Apelo à população para reportar limitações no acesso às praias

Quase um ano depois da fiscalização levada a cabo pela Agência Portuguesa do Ambiente a 45 km de faixa costeira entre Tróia e Melides, segundo a qual 10 das 22 praias analisadas tinham acesso controlado ou condicionado por empreendimentos turísticos ou barreiras físicas, a Quercus vem questionar o Governo, numa carta enviada à Srª Ministra do Ambiente e Energia, se as irregularidades encontradas já foram corrigidas e/ou se houve lugar à aplicação de alguns processos de contra-ordenação.

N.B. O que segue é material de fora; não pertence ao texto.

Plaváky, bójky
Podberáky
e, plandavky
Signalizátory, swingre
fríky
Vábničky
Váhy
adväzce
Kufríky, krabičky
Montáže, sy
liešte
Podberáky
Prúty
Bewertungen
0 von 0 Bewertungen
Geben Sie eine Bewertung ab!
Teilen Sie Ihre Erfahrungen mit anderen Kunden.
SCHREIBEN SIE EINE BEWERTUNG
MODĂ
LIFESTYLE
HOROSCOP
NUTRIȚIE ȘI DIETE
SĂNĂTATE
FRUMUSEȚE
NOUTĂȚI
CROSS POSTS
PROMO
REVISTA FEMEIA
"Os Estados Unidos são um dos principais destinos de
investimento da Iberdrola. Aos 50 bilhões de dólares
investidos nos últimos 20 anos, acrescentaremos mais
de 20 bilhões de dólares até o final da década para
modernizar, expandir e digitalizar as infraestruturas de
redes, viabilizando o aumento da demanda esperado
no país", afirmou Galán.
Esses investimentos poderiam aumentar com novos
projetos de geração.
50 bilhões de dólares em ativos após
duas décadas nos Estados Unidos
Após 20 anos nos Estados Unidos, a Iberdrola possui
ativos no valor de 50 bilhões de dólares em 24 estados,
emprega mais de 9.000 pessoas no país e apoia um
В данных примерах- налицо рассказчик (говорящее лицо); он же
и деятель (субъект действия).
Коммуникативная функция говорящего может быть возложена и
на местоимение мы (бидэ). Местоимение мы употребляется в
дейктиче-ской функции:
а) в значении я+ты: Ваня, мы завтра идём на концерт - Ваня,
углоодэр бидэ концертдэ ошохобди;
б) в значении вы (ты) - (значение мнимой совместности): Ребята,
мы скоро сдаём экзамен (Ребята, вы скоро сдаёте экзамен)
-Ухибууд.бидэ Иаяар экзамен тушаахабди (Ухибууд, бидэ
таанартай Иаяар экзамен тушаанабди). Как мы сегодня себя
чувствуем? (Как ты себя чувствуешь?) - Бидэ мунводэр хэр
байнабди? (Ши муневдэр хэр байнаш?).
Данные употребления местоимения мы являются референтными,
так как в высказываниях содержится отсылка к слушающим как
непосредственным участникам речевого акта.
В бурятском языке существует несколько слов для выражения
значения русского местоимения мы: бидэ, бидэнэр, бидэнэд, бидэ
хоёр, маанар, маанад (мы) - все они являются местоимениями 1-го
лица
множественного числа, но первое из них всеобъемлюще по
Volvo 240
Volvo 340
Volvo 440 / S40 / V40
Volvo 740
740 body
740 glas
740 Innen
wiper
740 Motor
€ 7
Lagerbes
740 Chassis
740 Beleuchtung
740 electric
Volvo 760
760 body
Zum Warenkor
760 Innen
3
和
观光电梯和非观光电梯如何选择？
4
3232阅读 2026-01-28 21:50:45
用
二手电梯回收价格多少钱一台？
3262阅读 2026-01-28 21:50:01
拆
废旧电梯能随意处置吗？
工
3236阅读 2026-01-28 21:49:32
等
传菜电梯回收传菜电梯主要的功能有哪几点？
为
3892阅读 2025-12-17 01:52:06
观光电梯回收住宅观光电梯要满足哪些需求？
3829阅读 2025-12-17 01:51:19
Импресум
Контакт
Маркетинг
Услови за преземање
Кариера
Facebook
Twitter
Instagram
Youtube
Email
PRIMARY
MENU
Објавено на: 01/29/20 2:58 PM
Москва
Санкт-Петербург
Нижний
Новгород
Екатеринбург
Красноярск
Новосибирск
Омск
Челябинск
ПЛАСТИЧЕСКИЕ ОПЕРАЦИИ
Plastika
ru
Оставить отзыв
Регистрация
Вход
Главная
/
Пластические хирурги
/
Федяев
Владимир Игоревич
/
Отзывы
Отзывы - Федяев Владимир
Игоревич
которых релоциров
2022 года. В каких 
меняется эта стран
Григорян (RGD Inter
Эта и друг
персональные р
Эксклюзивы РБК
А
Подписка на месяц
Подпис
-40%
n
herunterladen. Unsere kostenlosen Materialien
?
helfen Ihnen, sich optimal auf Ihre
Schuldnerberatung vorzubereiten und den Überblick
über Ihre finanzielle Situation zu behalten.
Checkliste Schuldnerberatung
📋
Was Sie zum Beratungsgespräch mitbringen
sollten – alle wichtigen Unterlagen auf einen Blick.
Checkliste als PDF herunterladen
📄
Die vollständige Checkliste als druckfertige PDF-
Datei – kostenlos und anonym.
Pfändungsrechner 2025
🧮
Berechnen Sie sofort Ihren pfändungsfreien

Numa altura em que a discussão pública está concentrada no direito de utilização do areal em frente às áreas concessionadas por parte de todos os banhistas, questionamos se o problema de fundo foi ou não resolvido: pode qualquer cidadão aceder hoje a todas as praias do concelho de Grândola, tomado de assalto por empreendimentos turísticos de luxo? Está a lei a ser cumprida, no sentido de garantir que as praias em Portugal são, de facto, “de utilização pública e acesso livre” a toda a população?

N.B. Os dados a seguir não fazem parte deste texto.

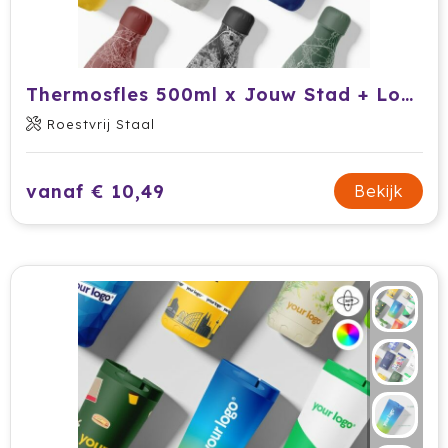
Jobman
Join The Pipe
Thermosfles 500ml x Jouw Stad + Logo (360° FC print)
Roestvrij Staal
JournalBooks
Kambukka
vanaf € 10,49
Bekijk
Karst
KING
Klean Kanteen
Kodak
Kooduu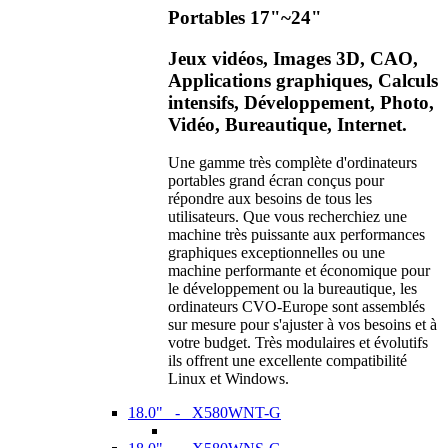
Portables 17"~24"
Jeux vidéos, Images 3D, CAO,
Applications graphiques, Calculs
intensifs, Développement, Photo,
Vidéo, Bureautique, Internet.
Une gamme très complète d'ordinateurs
portables grand écran conçus pour
répondre aux besoins de tous les
utilisateurs. Que vous recherchiez une
machine très puissante aux performances
graphiques exceptionnelles ou une
machine performante et économique pour
le développement ou la bureautique, les
ordinateurs CVO-Europe sont assemblés
sur mesure pour s'ajuster à vos besoins et à
votre budget. Très modulaires et évolutifs
ils offrent une excellente compatibilité
Linux et Windows.
18.0" - X580WNT-G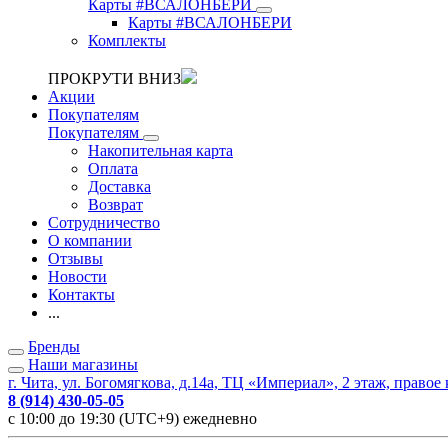
Карты #ВСАЛОНБЕРИ
Карты #ВСАЛОНБЕРИ
Комплекты
ПРОКРУТИ ВНИЗ
Акции
Покупателям
Покупателям
Накопительная карта
Оплата
Доставка
Возврат
Сотрудничество
О компании
Отзывы
Новости
Контакты
...
Бренды
Наши магазины
г. Чита, ул. Богомягкова, д.14а, ТЦ «Империал», 2 этаж, правое
8 (914) 430-05-05
с 10:00 до 19:30 (UTC+9) ежедневно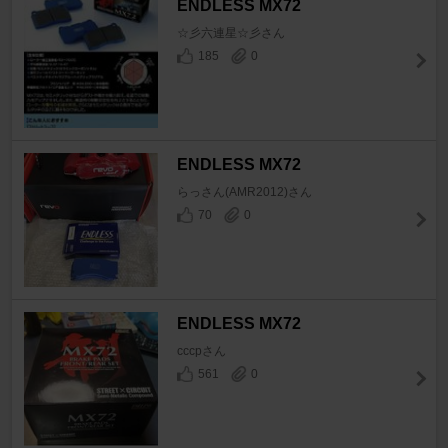
ENDLESS MX72
☆彡六連星☆彡さん
185
0
ENDLESS MX72
らっさん(AMR2012)さん
70
0
ENDLESS MX72
cccpさん
561
0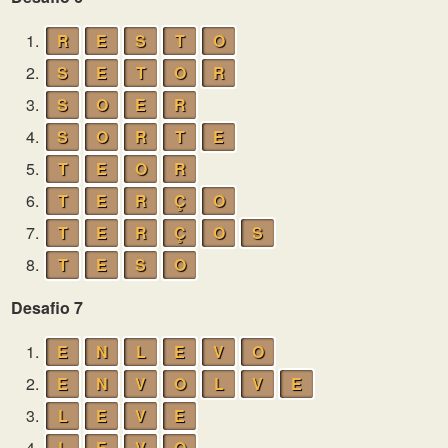
1.
R
E
S
T
O
2.
S
E
T
O
R
3.
S
O
E
R
4.
S
O
R
T
E
5.
T
E
O
R
6.
T
E
R
Ç
O
7.
T
E
R
Ç
O
S
8.
T
E
S
O
Desafio 7
1.
E
N
L
E
V
O
2.
E
N
V
O
L
V
E
3.
L
E
V
E
4.
L
E
V
O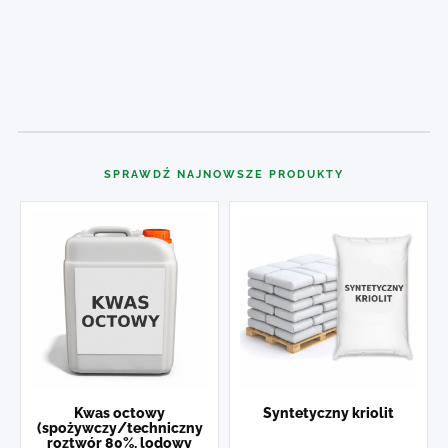
SPRAWDŹ NAJNOWSZE PRODUKTY
Kwas octowy
Syntetyczny kriolit
(spożywczy/techniczny
roztwór 80%, lodowy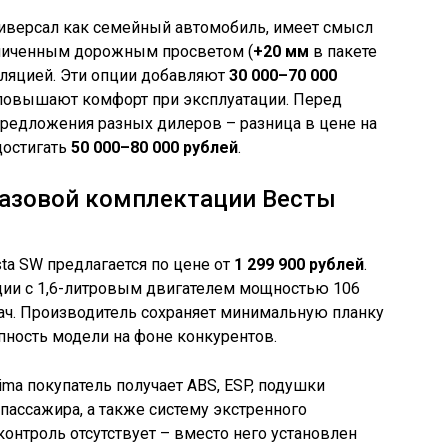
Универсал как семейный автомобиль, имеет смысл
еличенным дорожным просветом (
+20 мм
в пакете
оляцией. Эти опции добавляют
30 000–70 000
 повышают комфорт при эксплуатации. Перед
предложения разных дилеров – разница в цене на
достигать
50 000–80 000 рублей
.
базовой комплектации Весты
sta SW предлагается по цене от
1 299 900 рублей
.
ции с 1,6-литровым двигателем мощностью 106
дач. Производитель сохраняет минимальную планку
пность модели на фоне конкурентов.
ima покупатель получает ABS, ESP, подушки
пассажира, а также систему экстренного
нтроль отсутствует – вместо него установлен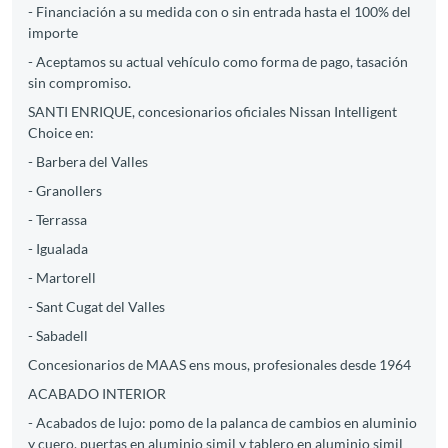
- Financiación a su medida con o sin entrada hasta el 100% del
importe
- Aceptamos su actual vehículo como forma de pago, tasación
sin compromiso.
SANTI ENRIQUE, concesionarios oficiales Nissan Intelligent
Choice en:
- Barbera del Valles
- Granollers
- Terrassa
- Igualada
- Martorell
- Sant Cugat del Valles
- Sabadell
Concesionarios de MAAS ens mous, profesionales desde 1964
ACABADO INTERIOR
- Acabados de lujo: pomo de la palanca de cambios en aluminio
y cuero, puertas en aluminio simil y tablero en aluminio simil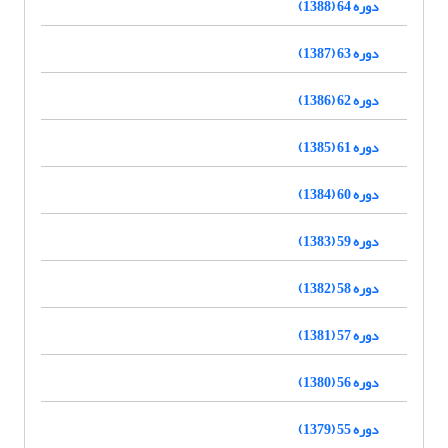
دوره 64 (1388)
دوره 63 (1387)
دوره 62 (1386)
دوره 61 (1385)
دوره 60 (1384)
دوره 59 (1383)
دوره 58 (1382)
دوره 57 (1381)
دوره 56 (1380)
دوره 55 (1379)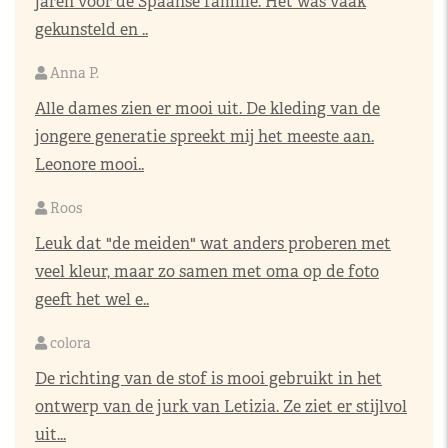
jaren voor de Spaanse familie. Het was vaak
gekunsteld en ..
Anna P.
Alle dames zien er mooi uit. De kleding van de
jongere generatie spreekt mij het meeste aan.
Leonore mooi..
Roos
Leuk dat "de meiden" wat anders proberen met
veel kleur, maar zo samen met oma op de foto
geeft het wel e..
colora
De richting van de stof is mooi gebruikt in het
ontwerp van de jurk van Letizia. Ze ziet er stijlvol
uit...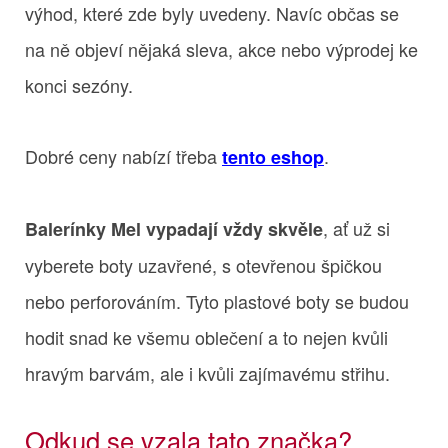
výhod, které zde byly uvedeny. Navíc občas se
na ně objeví nějaká sleva, akce nebo výprodej ke
konci sezóny.
Dobré ceny nabízí třeba
.
tento eshop
, ať už si
Balerínky Mel vypadají vždy skvěle
vyberete boty uzavřené, s otevřenou špičkou
nebo perforováním. Tyto plastové boty se budou
hodit snad ke všemu oblečení a to nejen kvůli
hravým barvám, ale i kvůli zajímavému střihu.
Odkud se vzala tato značka?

Entre as 10 praias em causa no levantamento feito pela APA nesta região em julho de 2025, estavam 2 praias com acesso controlado (Tróia-Galé e Galé-Fontaínhas), em que o mesmo só era possível através de empreendimentos turísticos; e 8 praias com acesso condicionado (Torre; Brejos da Carregueira; Duna Cinzenta; Golfinhos; Garças; Pinheirinho; Malha Branca e Camarinhas), fruto de vários fatores como propriedades privadas; empreendimentos turísticos; estacionamento público e acessos pedonais insuficientes / inexistentes ou falta de sinalização clara.

Em declarações públicas, a Ministra do Ambiente afirmou há um ano que seriam tomadas várias medidas, como a colocação de sinalização, a criação de novos acessos ao areal, a construção de estacionamento, além da remoção de cancelas ou barreiras físicas.

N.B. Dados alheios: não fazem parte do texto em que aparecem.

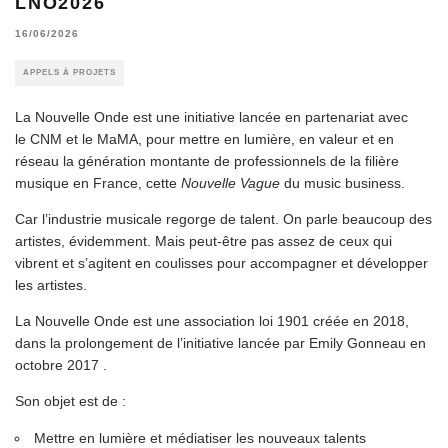
LNO2026
16/06/2026
APPELS À PROJETS
La Nouvelle Onde est une initiative lancée en partenariat avec
le CNM et le MaMA, pour mettre en lumière, en valeur et en
réseau la génération montante de professionnels de la filière
musique en France, cette
Nouvelle Vague
du music business.
Car l’industrie musicale regorge de talent. On parle beaucoup des
artistes, évidemment. Mais peut-être pas assez de ceux qui
vibrent et s’agitent en coulisses pour accompagner et développer
les artistes.
La Nouvelle Onde est une association loi 1901 créée en 2018,
dans la prolongement de l’initiative lancée par Emily Gonneau en
octobre 2017 .
Son objet est de :
Mettre en lumière et médiatiser les nouveaux talents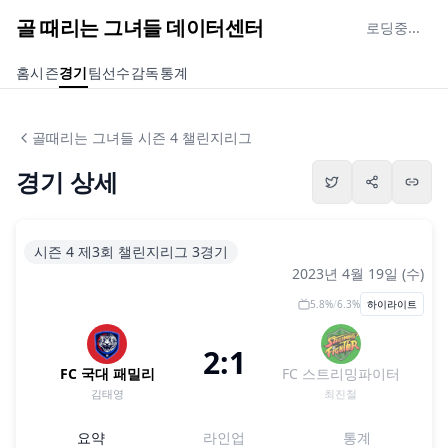
골 때리는 그녀들 데이터센터
로딩중...
홈
시즌
경기
팀
선수
감독
통계
골때리는 그녀들 시즌 4 챌린지리그
경기 상세
시즌 4 제3회 챌린지리그 3경기
2023년 4월 19일 (수)
5.8
%
/
6.3
%
하이라이트
2:1
FC 국대 패밀리
FC 스트리밍파이터
김태영
최진철
요약
라인업
통계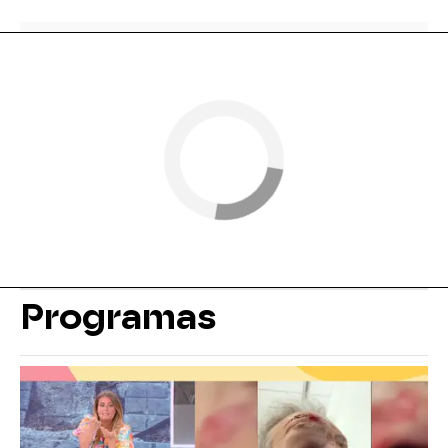
Programas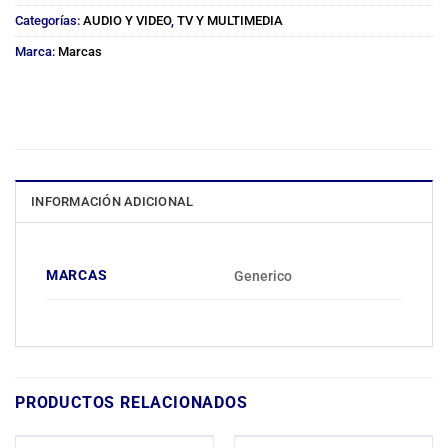
Categorías:
AUDIO Y VIDEO
,
TV Y MULTIMEDIA
Marca:
Marcas
INFORMACIÓN ADICIONAL
MARCAS
Generico
PRODUCTOS RELACIONADOS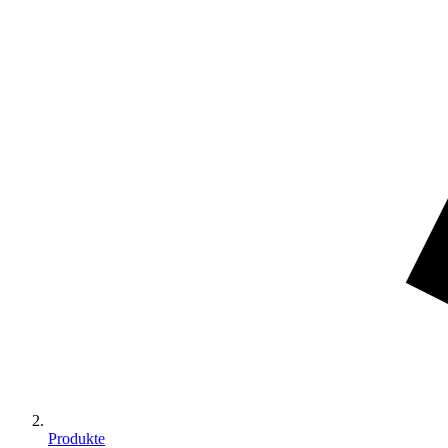
Produkte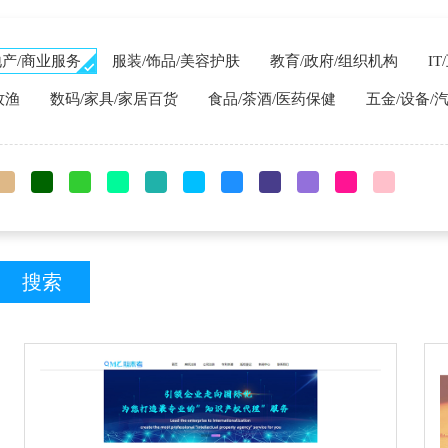
地产/商业服务
服装/饰品/美容护肤
教育/政府/组织机构
I
牧渔
数码/家具/家居百货
食品/茶酒/医药保健
五金/设备/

Em plena época balnear 2026, consideramos ser do interesse público a clarificação desta situação, não só no concelho de Grândola, mas também noutras zonas suscetíveis de sucumbir aos interesses privados de empreendimentos turísticos, à revelia da lei e, muitas vezes, com potenciais danos para os ecossistemas costeiros.

A Quercus irá estar a acompanhar este tema durante toda a época balnear, apelando a todos os cidadãos e turistas que reportem eventuais irregularidades no acesso às zonas balneares, para [email protected], de forma devidamente fundamentada.